What’s the Deal with Glencross?

Don’t you just love how I run around the West Reserve, not really knowing much about the history (not the way locals do, anyway!) and then “reporting back”, mostly about stuff I didn’t understand? Okay yeah, well here I go again! I suspect everyone from Morden and maybe even as far as Altona will know what’s up with Glencross.

But I don’t.

Glencross is confusing to me, because the name sounds Scottish, and in fact when we were exploring the cemetery, we found that it seems the majority of the gravestones had Scottish or English surnames.

Here you can see Scottish surnames at the forefront of the picture, and my family’s Braun cairn in the background.

Even the style of the burial grounds is different from Mennonite styles, with these beautiful gates:

Mind you, it’s not necessarily so strange to have Mennonites and Englishers sharing the same cemetery. But in the photo below, you can see a building left of the cemetery. Might seem kind of familiar…

It’s familiar… because it’s a Mennonite church!

With its own — separate — cemetery out back!

Not “Glencross Cemetery”. Rather, “Glencross Mennonite Church Cemetery”… adjacent to Glencross Cemetery.

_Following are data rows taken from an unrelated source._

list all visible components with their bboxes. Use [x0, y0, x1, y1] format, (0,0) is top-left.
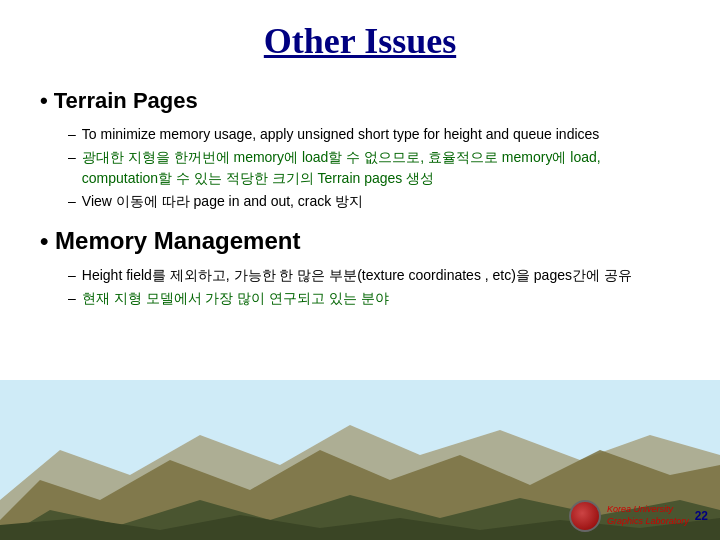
terrain-sub-bullets: – To minimize memory usage, apply unsign… [68, 124, 680, 211]
logo-area: Korea University Graphics Laboratory 22 [569, 500, 708, 532]
memory-title: • Memory Management [40, 227, 300, 255]
university-logo [569, 500, 601, 532]
memory-header: • Memory Management [40, 217, 680, 261]
logo-line2: Graphics Laboratory [607, 516, 689, 528]
terrain-bullet-3: – View 이동에 따라 page in and out, crack 방지 [68, 191, 680, 211]
dash-1: – [68, 124, 76, 144]
page-number: 22 [695, 509, 708, 523]
dash-5: – [68, 288, 76, 308]
terrain-text-1: To minimize memory usage, apply unsigned… [82, 124, 600, 144]
slide-content: Other Issues • Terrain Pages – To minimi… [0, 0, 720, 309]
memory-text-1: Height field를 제외하고, 가능한 한 많은 부분(texture … [82, 265, 632, 285]
logo-line1: Korea University [607, 504, 689, 516]
dash-3: – [68, 191, 76, 211]
memory-text-2: 현재 지형 모델에서 가장 많이 연구되고 있는 분야 [82, 288, 389, 308]
section-terrain: • Terrain Pages – To minimize memory usa… [40, 80, 680, 211]
terrain-text-3: View 이동에 따라 page in and out, crack 방지 [82, 191, 363, 211]
memory-bullet-1: – Height field를 제외하고, 가능한 한 많은 부분(textur… [68, 265, 680, 285]
terrain-bullet-1: – To minimize memory usage, apply unsign… [68, 124, 680, 144]
terrain-bullet-2: – 광대한 지형을 한꺼번에 memory에 load할 수 없으므로, 효율적… [68, 147, 680, 188]
logo-text-block: Korea University Graphics Laboratory [607, 504, 689, 527]
memory-bullet-2: – 현재 지형 모델에서 가장 많이 연구되고 있는 분야 [68, 288, 680, 308]
slide: Other Issues • Terrain Pages – To minimi… [0, 0, 720, 540]
dash-2: – [68, 147, 76, 167]
terrain-title: • Terrain Pages [40, 88, 198, 114]
dash-4: – [68, 265, 76, 285]
terrain-header: • Terrain Pages [40, 80, 680, 120]
memory-sub-bullets: – Height field를 제외하고, 가능한 한 많은 부분(textur… [68, 265, 680, 309]
terrain-text-2: 광대한 지형을 한꺼번에 memory에 load할 수 없으므로, 효율적으로… [82, 147, 680, 188]
section-memory: • Memory Management – Height field를 제외하고… [40, 217, 680, 309]
slide-title: Other Issues [40, 20, 680, 62]
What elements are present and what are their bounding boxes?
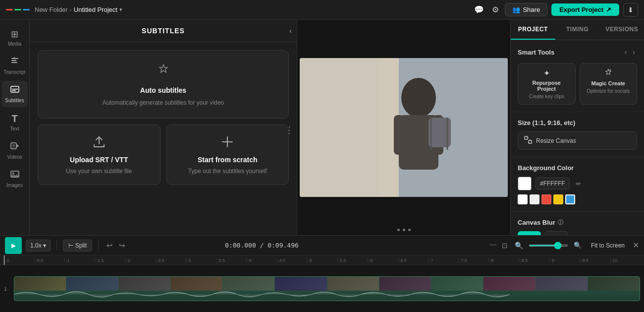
split-button[interactable]: ⊢ Split — [63, 240, 92, 251]
tab-versions[interactable]: VERSIONS — [599, 20, 644, 40]
logo-bar-blue — [23, 9, 30, 10]
auto-subtitles-title: Auto subtitles — [140, 86, 186, 94]
smart-tools-nav: ‹ › — [623, 47, 637, 57]
repurpose-icon: ✦ — [543, 68, 550, 78]
undo-button[interactable]: ↩ — [105, 239, 115, 252]
timeline-area: ▶ 1.0x ▾ ⊢ Split ↩ ↪ 0:00.000 / 0:09.496… — [0, 235, 644, 312]
waveform-svg — [14, 288, 510, 301]
svg-rect-9 — [12, 147, 15, 148]
color-preset-white1[interactable] — [518, 194, 528, 204]
redo-button[interactable]: ↪ — [117, 239, 127, 252]
ruler-mark: :6.5 — [398, 258, 428, 263]
timeline-ruler: :0 :0.5 :1 :1.5 :2 :2.5 :3 :3.5 :4 :4.5 … — [0, 255, 644, 265]
video-content — [300, 58, 508, 197]
ruler-mark: :2 — [125, 258, 156, 263]
sidebar-item-subtitles[interactable]: Subtitles — [2, 81, 28, 107]
sidebar-item-label: Videos — [7, 154, 22, 160]
auto-subtitles-desc: Automatically generate subtitles for you… — [103, 99, 224, 106]
start-from-scratch-card[interactable]: Start from scratch Type out the subtitle… — [166, 125, 289, 185]
smart-tools-next-button[interactable]: › — [631, 47, 637, 57]
magic-create-title: Magic Create — [591, 80, 625, 86]
export-button[interactable]: Export Project ↗ — [551, 3, 619, 16]
svg-rect-8 — [12, 144, 15, 146]
ruler-mark: :5.5 — [337, 258, 368, 263]
magic-create-card[interactable]: Magic Create Optimize for socials — [580, 63, 638, 105]
timecode-display: 0:00.000 / 0:09.496 — [225, 242, 299, 249]
playhead[interactable] — [4, 255, 4, 265]
svg-marker-10 — [17, 144, 19, 147]
zoom-fit-button[interactable]: ⊡ — [500, 240, 509, 251]
svg-point-12 — [12, 173, 14, 174]
upload-srt-desc: Use your own subtitle file — [66, 168, 132, 175]
start-from-scratch-icon — [220, 135, 234, 152]
color-preset-blue[interactable] — [565, 194, 575, 204]
resize-canvas-button[interactable]: Resize Canvas — [518, 131, 637, 150]
color-hex-value: #FFFFFF — [536, 178, 570, 189]
blur-off-button[interactable]: Off — [518, 231, 541, 235]
ruler-mark: :4 — [246, 258, 276, 263]
repurpose-project-card[interactable]: ✦ Repurpose Project Create key clips — [518, 63, 576, 105]
more-options-icon[interactable]: ⋮ — [285, 125, 294, 135]
folder-name: New Folder — [35, 6, 67, 13]
ruler-mark: :8.5 — [519, 258, 549, 263]
download-button[interactable]: ⬇ — [623, 3, 638, 17]
tab-project[interactable]: PROJECT — [511, 20, 555, 40]
zoom-out-button[interactable]: 🔍 — [513, 240, 525, 251]
svg-point-19 — [401, 78, 436, 118]
color-swatch-main[interactable] — [518, 177, 532, 190]
color-preset-white2[interactable] — [530, 194, 539, 204]
tab-timing[interactable]: TIMING — [555, 20, 600, 40]
share-icon-btn[interactable]: 💬 — [472, 3, 486, 16]
auto-subtitles-card[interactable]: Auto subtitles Automatically generate su… — [38, 50, 289, 119]
ruler-mark: :4.5 — [276, 258, 307, 263]
zoom-slider[interactable] — [529, 245, 568, 247]
blur-on-button[interactable]: On — [545, 231, 568, 235]
collapse-panel-button[interactable]: ‹ — [284, 23, 297, 39]
sidebar-item-media[interactable]: ⊞ Media — [2, 25, 28, 51]
thumb-frame — [588, 277, 640, 291]
edit-color-icon[interactable]: ✏ — [576, 180, 581, 187]
color-preset-red[interactable] — [541, 194, 551, 204]
settings-icon-btn[interactable]: ⚙ — [490, 3, 501, 16]
waveform-icon: 〰 — [490, 242, 496, 249]
zoom-in-button[interactable]: 🔍 — [572, 240, 583, 250]
video-dot — [397, 229, 400, 231]
sidebar-item-images[interactable]: Images — [2, 166, 28, 192]
play-icon: ▶ — [11, 242, 16, 249]
share-button[interactable]: 👥 Share — [505, 3, 547, 16]
breadcrumb: New Folder › Untitled Project ▾ — [35, 6, 122, 13]
svg-rect-27 — [525, 136, 528, 139]
ruler-mark: :7.5 — [458, 258, 488, 263]
fit-to-screen-button[interactable]: Fit to Screen — [587, 240, 629, 251]
ruler-mark: :7 — [428, 258, 458, 263]
thumb-frame — [536, 277, 588, 291]
color-preset-yellow[interactable] — [553, 194, 563, 204]
smart-tools-prev-button[interactable]: ‹ — [623, 47, 629, 57]
undo-redo-group: ↩ ↪ — [105, 239, 127, 252]
svg-rect-6 — [12, 90, 16, 91]
resize-canvas-label: Resize Canvas — [536, 137, 576, 144]
images-icon — [10, 170, 19, 181]
canvas-blur-label: Canvas Blur — [518, 219, 555, 226]
chevron-down-icon[interactable]: ▾ — [119, 6, 122, 13]
video-track-clip[interactable] — [14, 276, 640, 301]
play-button[interactable]: ▶ — [5, 237, 22, 254]
speed-button[interactable]: 1.0x ▾ — [26, 240, 51, 251]
sidebar-item-text[interactable]: T Text — [2, 109, 28, 135]
sidebar-item-transcript[interactable]: Transcript — [2, 53, 28, 79]
upload-srt-card[interactable]: Upload SRT / VTT Use your own subtitle f… — [38, 125, 161, 185]
color-presets — [518, 194, 637, 204]
sidebar-item-videos[interactable]: Videos — [2, 137, 28, 164]
logo-bar-red — [6, 9, 13, 10]
subtitles-icon — [10, 85, 19, 96]
close-timeline-button[interactable]: ✕ — [633, 241, 639, 250]
ruler-mark: :1 — [64, 258, 95, 263]
size-title: Size (1:1, 9:16, etc) — [518, 119, 637, 126]
sidebar-item-label: Media — [8, 41, 21, 47]
blur-info-icon: ⓘ — [558, 219, 563, 226]
resize-canvas-icon — [524, 136, 532, 145]
svg-rect-2 — [11, 62, 17, 63]
breadcrumb-sep: › — [69, 6, 71, 13]
videos-icon — [10, 141, 19, 153]
upload-srt-icon — [92, 135, 106, 152]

I don’t know the story here but I wonder if perhaps this site started out as a Scottish settlement but then the Mennonites slowly moved in and the Scots moved out, or something? I notice the church was built in 2003… not sure if it was a new build or to replace an existing building. Perhaps when the Braun monument was erected in 1972, there was no Mennonite church in this location.

I searched for answers on the church’s website, but was unable to find a history of the congregation. If you recall the history of this location, I’d love it if you’d share the info with me!

Mennonite graves at the far back corner of Glencross Cemetery.